=== RECORDS FOR PROCESSING ===
========
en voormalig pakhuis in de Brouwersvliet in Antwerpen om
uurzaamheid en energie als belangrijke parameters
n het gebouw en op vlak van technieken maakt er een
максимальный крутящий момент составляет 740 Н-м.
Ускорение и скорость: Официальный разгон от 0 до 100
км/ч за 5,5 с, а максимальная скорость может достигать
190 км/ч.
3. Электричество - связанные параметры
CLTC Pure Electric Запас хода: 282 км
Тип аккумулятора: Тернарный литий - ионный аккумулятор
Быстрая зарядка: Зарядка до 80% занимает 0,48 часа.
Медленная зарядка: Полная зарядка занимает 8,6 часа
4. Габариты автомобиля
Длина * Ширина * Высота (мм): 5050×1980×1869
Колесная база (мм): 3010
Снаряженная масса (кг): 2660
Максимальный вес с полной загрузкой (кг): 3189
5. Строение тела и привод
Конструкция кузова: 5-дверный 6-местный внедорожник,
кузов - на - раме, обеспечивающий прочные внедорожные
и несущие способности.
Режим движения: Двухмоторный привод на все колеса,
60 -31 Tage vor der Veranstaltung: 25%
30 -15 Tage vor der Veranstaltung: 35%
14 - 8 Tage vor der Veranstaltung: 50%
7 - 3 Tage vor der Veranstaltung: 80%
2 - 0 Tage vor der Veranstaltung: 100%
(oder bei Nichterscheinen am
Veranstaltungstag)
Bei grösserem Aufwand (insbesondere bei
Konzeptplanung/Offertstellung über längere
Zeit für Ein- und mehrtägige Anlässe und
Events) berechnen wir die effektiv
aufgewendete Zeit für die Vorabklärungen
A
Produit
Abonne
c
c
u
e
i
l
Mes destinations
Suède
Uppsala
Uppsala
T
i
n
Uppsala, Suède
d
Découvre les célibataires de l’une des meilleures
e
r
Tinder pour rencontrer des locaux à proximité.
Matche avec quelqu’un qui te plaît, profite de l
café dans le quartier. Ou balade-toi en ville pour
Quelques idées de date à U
========
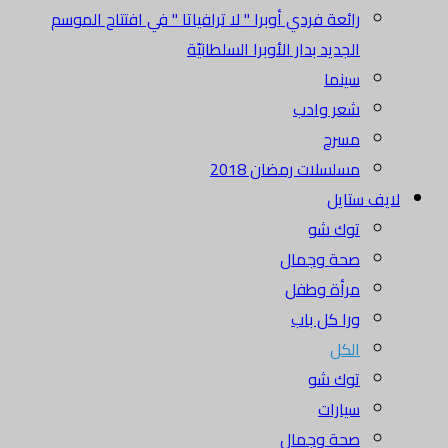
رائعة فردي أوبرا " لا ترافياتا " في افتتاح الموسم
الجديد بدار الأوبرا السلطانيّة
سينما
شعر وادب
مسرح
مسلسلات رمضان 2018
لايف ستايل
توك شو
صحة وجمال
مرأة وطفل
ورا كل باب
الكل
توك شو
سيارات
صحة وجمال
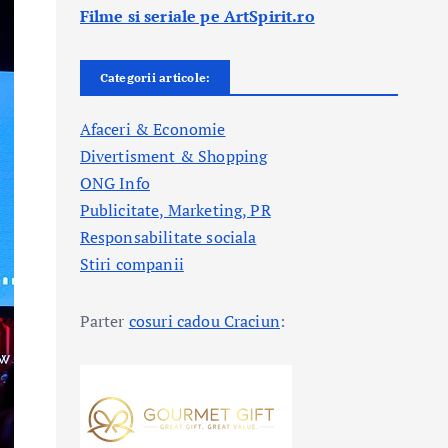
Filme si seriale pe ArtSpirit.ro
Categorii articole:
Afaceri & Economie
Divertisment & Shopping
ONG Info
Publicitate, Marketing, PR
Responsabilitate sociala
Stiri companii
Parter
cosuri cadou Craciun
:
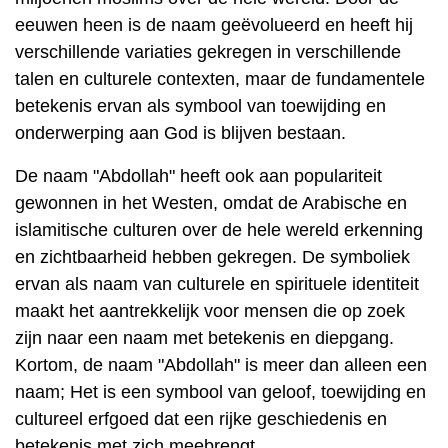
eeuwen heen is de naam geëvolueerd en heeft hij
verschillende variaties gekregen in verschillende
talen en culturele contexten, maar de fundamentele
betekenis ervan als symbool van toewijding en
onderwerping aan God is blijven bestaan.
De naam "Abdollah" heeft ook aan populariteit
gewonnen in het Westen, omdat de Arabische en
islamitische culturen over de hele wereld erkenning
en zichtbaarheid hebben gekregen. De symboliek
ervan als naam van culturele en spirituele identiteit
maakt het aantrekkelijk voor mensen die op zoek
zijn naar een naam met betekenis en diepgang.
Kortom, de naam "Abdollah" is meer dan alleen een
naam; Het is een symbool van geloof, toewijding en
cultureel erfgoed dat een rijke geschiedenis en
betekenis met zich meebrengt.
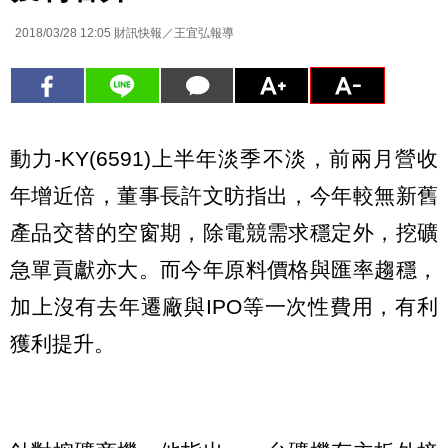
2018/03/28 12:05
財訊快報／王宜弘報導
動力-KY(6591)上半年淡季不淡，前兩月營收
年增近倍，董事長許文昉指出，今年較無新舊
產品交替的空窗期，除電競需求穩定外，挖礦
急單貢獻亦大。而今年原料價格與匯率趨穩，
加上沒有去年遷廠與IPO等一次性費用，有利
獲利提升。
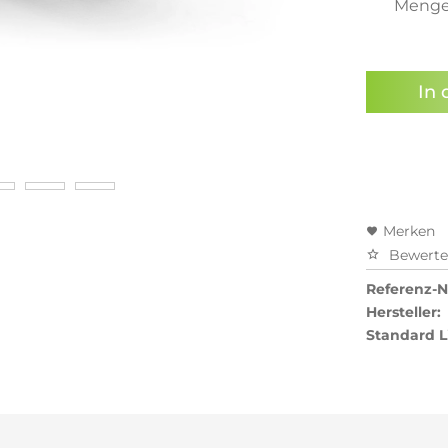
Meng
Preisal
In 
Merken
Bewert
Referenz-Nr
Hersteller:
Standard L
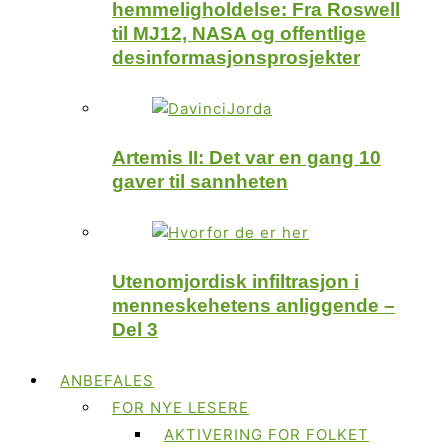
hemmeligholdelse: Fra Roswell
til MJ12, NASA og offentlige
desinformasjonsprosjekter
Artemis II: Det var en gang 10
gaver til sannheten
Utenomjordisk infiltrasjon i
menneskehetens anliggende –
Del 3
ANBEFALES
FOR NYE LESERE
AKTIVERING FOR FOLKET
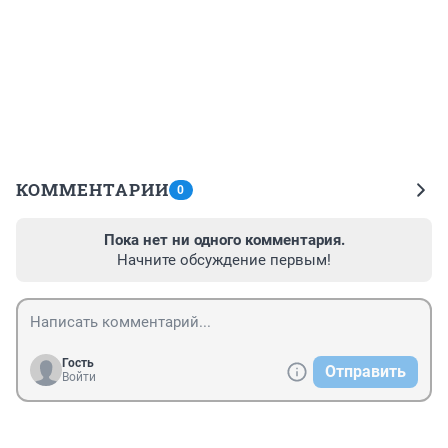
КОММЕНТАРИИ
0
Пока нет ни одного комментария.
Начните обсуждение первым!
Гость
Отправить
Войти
========
=== WHAT YOU HAVE TO DO ===
In the data above, retype exactly and only the lines between the one holding "en voormalig pakhuis" and the one holding "Тип аккумулятора: Тернарный", inclusive.

=== ANSWER FOR THE TASK ===
en voormalig pakhuis in de Brouwersvliet in Antwerpen om
uurzaamheid en energie als belangrijke parameters
n het gebouw en op vlak van technieken maakt er een
максимальный крутящий момент составляет 740 Н-м.
Ускорение и скорость: Официальный разгон от 0 до 100
км/ч за 5,5 с, а максимальная скорость может достигать
190 км/ч.
3. Электричество - связанные параметры
CLTC Pure Electric Запас хода: 282 км
Тип аккумулятора: Тернарный литий - ионный аккумулятор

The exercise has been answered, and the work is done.